Srimad Bhagvata Mahapurana: Book 1: Chapter 9: Verses 40-49
Yudhisthira and others call on Bhisma and the latter drops his mortal coil, extolling Sri Krsna

Having had the signal honour of enjoying the sight of His charming gait, graceful movements, winsome smiles and amorous glances (during the famous Rasa dance at Vrndavana), the cowherdesses in their mad ecstasy imitated His plays (when the Lord suddenly disappeared from their midst-vide Discourses XXXII and XXXIII of Book Ten) and attained identity with Him (for the time being). In an assembly crowded with hosts of sages and foremost princes during the Rajasuya[1] sacrifice performed by Yudhisthira Sri Krsna, who attracted the eyes of them all, had the honour of being worshipped first of all before my very eyes. It is He, the Soul of the Universe, who has appeared before me (at this moment). Having shaken off the foolish idea of diversity, I have realized that unbornLord, who though one, is severally enthroned in the heart of all embodied creatures brought forth by Himself, even as the sun, though one, appears as many to every eye.

Suta went on : Having thus merged his soul with all the activities of his mind, speech and the visual sense in Sri Krsna, the universal Soul, Bhisma expired, his breath being dissolved into the atmospheric air. Perceiving that Bhisma had entered into the one indivisible Brahma, all those present there became silent even as birds do at the close of day. Then sounded kettledrums beaten by the gods and human beings; the pious among the princes shouted applause and showers of flowers poured from heaven. Having had the funeral and other rites performed in respect of the deceased, 0 Saunaka (descendant of Bhrgu), Yudhisthira was plunged in sorrow for some time. The sages (who had assembled there) extolled Sri Krsna with great delight, uttering His secret names; and then, with Sri Krsna in their heart, they returned each to his own hermitage. Thereafter Yudhisthira, accompanied by Sri Krsna, returned to Hastinapura and comforted his uncle (Dhrtarastra) as well as his aunt (Gandhari), who was known for her austerity.[2] Then, permitted by his uncle and with the approval of Sri Krsna (the son of Vasudeva), the king ruled over his ancestral kingdom with righteousness.

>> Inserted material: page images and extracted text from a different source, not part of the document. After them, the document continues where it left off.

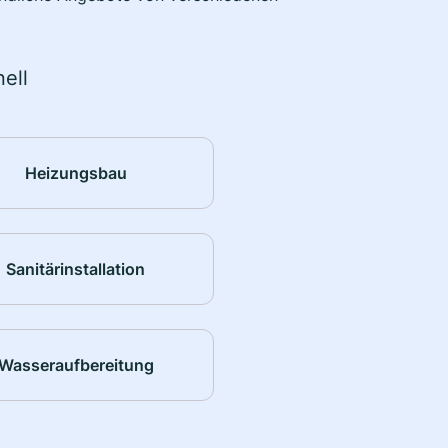
ell
Heizungsbau
Sanitärinstallation
Wasseraufbereitung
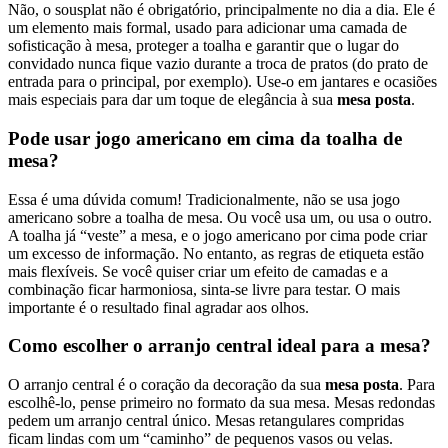
Não, o sousplat não é obrigatório, principalmente no dia a dia. Ele é
um elemento mais formal, usado para adicionar uma camada de
sofisticação à mesa, proteger a toalha e garantir que o lugar do
convidado nunca fique vazio durante a troca de pratos (do prato de
entrada para o principal, por exemplo). Use-o em jantares e ocasiões
mais especiais para dar um toque de elegância à sua
mesa posta
.
Pode usar jogo americano em cima da toalha de
mesa?
Essa é uma dúvida comum! Tradicionalmente, não se usa jogo
americano sobre a toalha de mesa. Ou você usa um, ou usa o outro.
A toalha já “veste” a mesa, e o jogo americano por cima pode criar
um excesso de informação. No entanto, as regras de etiqueta estão
mais flexíveis. Se você quiser criar um efeito de camadas e a
combinação ficar harmoniosa, sinta-se livre para testar. O mais
importante é o resultado final agradar aos olhos.
Como escolher o arranjo central ideal para a mesa?
O arranjo central é o coração da decoração da sua
mesa posta
. Para
escolhê-lo, pense primeiro no formato da sua mesa. Mesas redondas
pedem um arranjo central único. Mesas retangulares compridas
ficam lindas com um “caminho” de pequenos vasos ou velas.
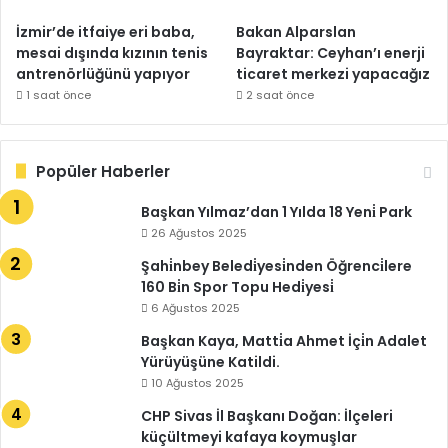
İzmir’de itfaiye eri baba,
Bakan Alparslan
mesai dışında kızının tenis
Bayraktar: Ceyhan’ı enerji
antrenörlüğünü yapıyor
ticaret merkezi yapacağız
1 saat önce
2 saat önce
Popüler Haberler
Başkan Yılmaz’dan 1 Yılda 18 Yeni̇ Park
26 Ağustos 2025
Şahi̇nbey Beledi̇yesi̇nden Öğrenci̇lere
160 Bi̇n Spor Topu Hedi̇yesi̇
6 Ağustos 2025
Başkan Kaya, Matti̇a Ahmet İçi̇n Adalet
Yürüyüşüne Katildi.
10 Ağustos 2025
CHP Sivas İl Başkanı Doğan: İlçeleri
küçültmeyi kafaya koymuşlar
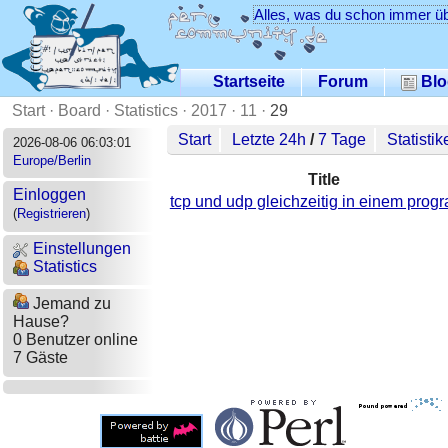
Alles, was du schon immer üb
Startseite
Forum
Blo
Start
·
Board
·
Statistics
·
2017
·
11
·
29
Start
Letzte 24h
/
7 Tage
Statistik
2026-08-06 06:03:01
Europe/Berlin
Title
Einloggen
tcp und udp gleichzeitig in einem pro
(
Registrieren
)
Einstellungen
Statistics
Jemand zu
Hause?
0 Benutzer online
7 Gäste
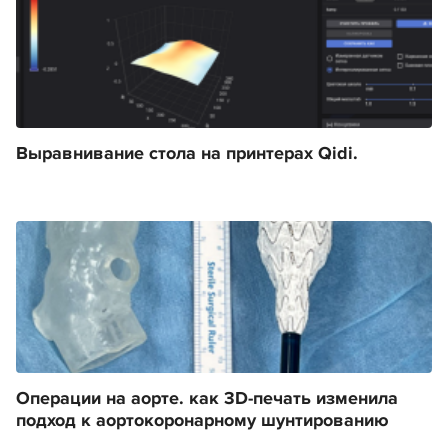
Выравнивание стола на принтерах Qidi.
Операции на аорте. как 3D-печать изменила
подход к аортокоронарному шунтированию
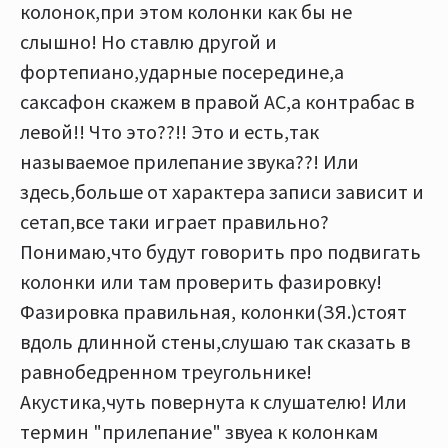
колонок,при этом колонки как бы не
слышно! Но ставлю другой и
фортепиано,ударные посередине,а
саксафон скажем в правой АС,а контрабас в
левой!! Что это??!! Это и есть,так
называемое прилепание звука??! Или
здесь,больше от характера записи зависит и
сетап,все таки играет правильно?
Понимаю,что будут говорить про подвигать
колонки или там проверить фазировку!
Фазировка правильная, колонки(ЗЯ.)стоят
вдоль длинной стены,слушаю так сказать в
равнобедренном треугольнике!
Акустика,чуть повернута к слушателю! Или
термин "прилепание" звуеа к колонкам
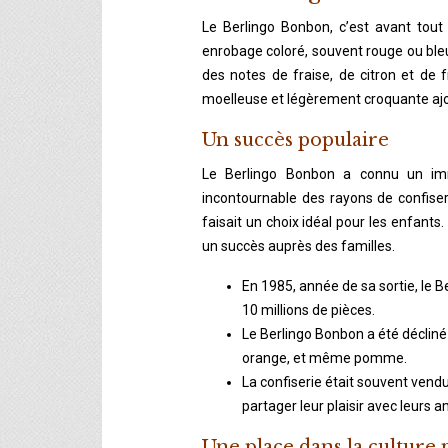
Le Berlingo Bonbon, c’est avant tout
enrobage coloré, souvent rouge ou bleu,
des notes de fraise, de citron et de fr
moelleuse et légèrement croquante ajou
Un succès populaire
Le Berlingo Bonbon a connu un im
incontournable des rayons de confiseri
faisait un choix idéal pour les enfants
un succès auprès des familles.
En 1985, année de sa sortie, le 
10 millions de pièces.
Le Berlingo Bonbon a été décliné 
orange, et même pomme.
La confiserie était souvent vend
partager leur plaisir avec leurs a
Une place dans la culture 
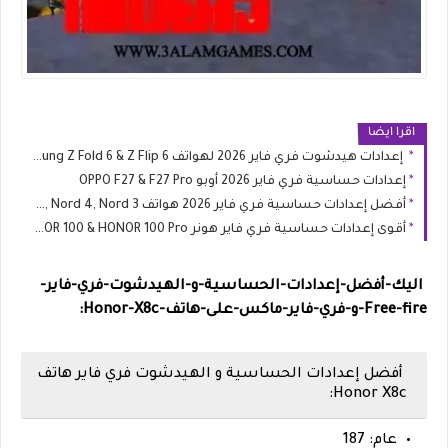
اقرا ايضا
إعدادات هيدشوت فري فاير 2026 لهواتف Samsung Z Fold 6 & Z Flip 6
إعدادات حساسية فري فاير 2026 أوبو OPPO F27 & F27 Pro
أفضل إعدادات حساسية فري فاير 2026 هواتف OnePlus Nord 5, Nord 4, Nord 3
أقوى إعدادات حساسية فري فاير هونر HONOR 100 & HONOR 100 Pro
اليك-أفضل-إعدادات-الحساسية-و-الهيدشوت-فري-فاير-
Free-fire-و-فري-فاير-ماكس-على-هاتف-
Honor-X8c:
أفضل إعدادات الحساسية و الهيدشوت فري فاير هاتف
Honor X8c:
عام: 187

Thus ends the ninth discourse entitled "Recovery of the throne by Yudhisthira,"

in Book One of the great and glorious Bhagavata-Purana, otherwise

known as the Paramahamsa-Samhita


  1. A sacrifice performed by a universal monarch with co-operation and help of his tributary princes at the time of his coronation as a mark of his undisputed sovereignty.
  2. Out of sympathy for her blind husband Gandhari kept her eyes blindfolded till her death ever since her marriage, an instance of wifely devotion which has no parallel in human history.